By Michael Thomas     Nov 6, 2015 in World
In an expected move, U.S. President Barack Obama officially rejected the Keystone XL pipeline project, which would have funneled Alberta oil to the Gulf Coast in Texas.
The rejection came Friday from the White House. Obama, standing with Vice President Joe Biden and Secretary of State John Kerry, said, "The Keystone XL pipeline does not serve the national interests of the United States." Obama said the pipeline would not lower gas prices, nor would it meaningfully contribute to the American economy.
Obama also made the announcement on Twitter:
Obama delivered the news to Canada's Prime Minister, Justin Trudeau.

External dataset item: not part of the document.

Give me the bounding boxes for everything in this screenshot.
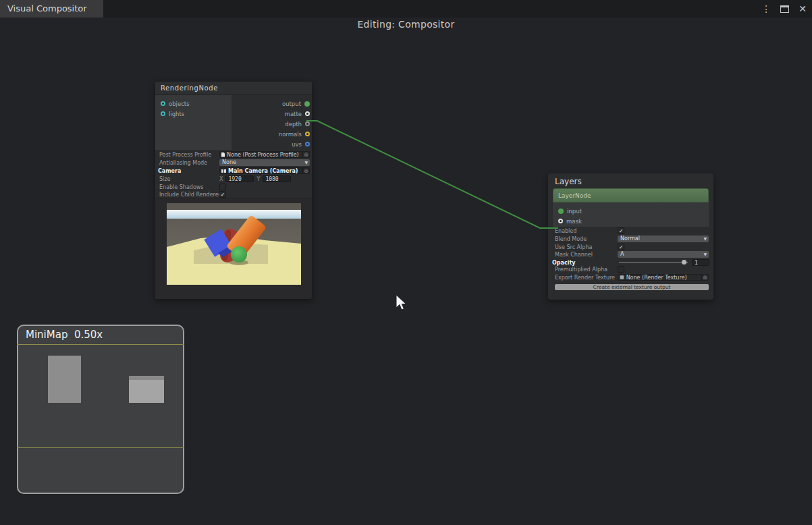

Trudeau had previously supported the Keystone XL project along with former PM Steven Harper, though the rejection will likely improve relations with Canada leading up to next year's presidential election.
"We are disappointed by the decision but respect the right of the United States to make the decision," Trudeau said. "The Canada-U.S. relationship is much bigger than any one project and I look forward to a fresh start with President Obama to strengthen our remarkable ties in a spirit of friendship and co-operation."
Relations will be a far cry from 2011, when Harper called the pipeline a "no-brainer" to approve.
The move is a victory for environmental activists, who have said the pipeline would have been a huge contributor to greenhouse gas emissions. The Keystone XL would have been 1,900 kilometres long and carried 800,000 barrels of oil a day.
Just a few days ago, TransCanada, the company backing the project, asked the U.S. to suspend its permit application. Even though Obama has officially rejected the project altogether, this will likely not be the last of it. TransCanada and the project's other backers could challenge the move in court, or the Republican House could try to override Obama's decision — House Speaker Paul Ryan called the rejection "sickening." Additionally, the project could be revived depending on who is elected president of the U.S. next year. TransCanada has already spent $2 billion on the project.
But while this is an iconic victory for environmentalists, the Financial Post reports it's far from the only big pipeline project. In fact, between 2009 and 2013, more than 8,000 miles of oil pipes have been built in the U.S. Just last year, the amount of oil pipeline mileage in the U.S. increased by 9.1 percent to 66,649 miles.
Nonetheless, there was a lot of jubilation on Twitter:
TransCanada has said it is reviewing options and remains committed to the project.